To control any bias that could potentially arise in the AI-powered document understanding steps of the process, we enforce our R&D Fairness Checklist.
Reducing human unconscious bias
Having fully controllable and transparent matching has another benefit: by matching on objective criteria, we may actually mitigate any unconscious bias that a recruiter may have. This will improve equal opportunities and diversity in your HR processes.

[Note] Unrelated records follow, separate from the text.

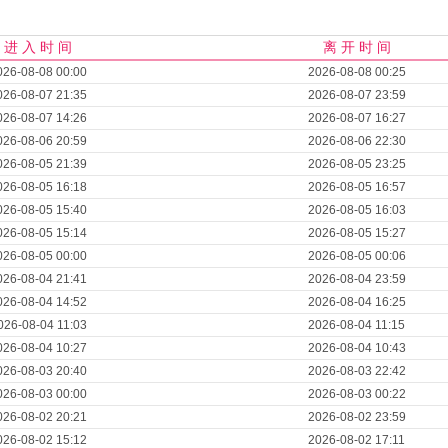
进 入 时 间
离 开 时 间
026-08-08 00:00
2026-08-08 00:25
026-08-07 21:35
2026-08-07 23:59
026-08-07 14:26
2026-08-07 16:27
026-08-06 20:59
2026-08-06 22:30
026-08-05 21:39
2026-08-05 23:25
026-08-05 16:18
2026-08-05 16:57
026-08-05 15:40
2026-08-05 16:03
026-08-05 15:14
2026-08-05 15:27
026-08-05 00:00
2026-08-05 00:06
026-08-04 21:41
2026-08-04 23:59
026-08-04 14:52
2026-08-04 16:25
026-08-04 11:03
2026-08-04 11:15
026-08-04 10:27
2026-08-04 10:43
026-08-03 20:40
2026-08-03 22:42
026-08-03 00:00
2026-08-03 00:22
026-08-02 20:21
2026-08-02 23:59
026-08-02 15:12
2026-08-02 17:11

Current research suggests that if used carefully, AI can help avoid discrimination, and even raise the bar for human decision-making.
Of course the user is unable to search on any discriminatory attributes when searching with Textkernel’s Source and Match, like gender or religion.
Guiding Textkernel’s ethical approach
Textkernel’s AI principles
At Textkernel, our approach to responsible AI is ingrained in our principles. We believe that AI should serve as a tool guided by humans, not an unsupervised decision maker. Transparency, diversity, and data security are all vitally important for us.
AI driven by humans
Humans are in control of our solutions and understand what they are doing to achieve the results that they strive to obtain. Our AI will not make any decisions for you but will support you by taking over time-consuming processes to increase your efficiency. Our products are designed so that our users can always evaluate, and override suggestions provided by the technology and remain the final decision maker.
Transparency of results and white box AI approach
We strive to ensure that our AI and the way in which our solutions work is always explainable. For more complex tasks, like matching candidates to jobs, we advocate a strong explainability and transparency. Our solution can indicate exactly which criteria are used to construct the match, in a way that the end user can interpret, understand, and influence.
Matching based on objective, measurable criteria will reduce/eliminate bias from your recruitment process. Our solution will disregard any candidate properties that are irrelevant for successful execution of the job (e.g. gender, ethnicity, age, etc), promoting diversity and inclusion within your organization.
Robust data protection and security
To ensure the trustworthiness of our AI, we have in place robust security measures and mechanisms to protect (personal) data against potential attacks throughout all phases of the AI lifecycle.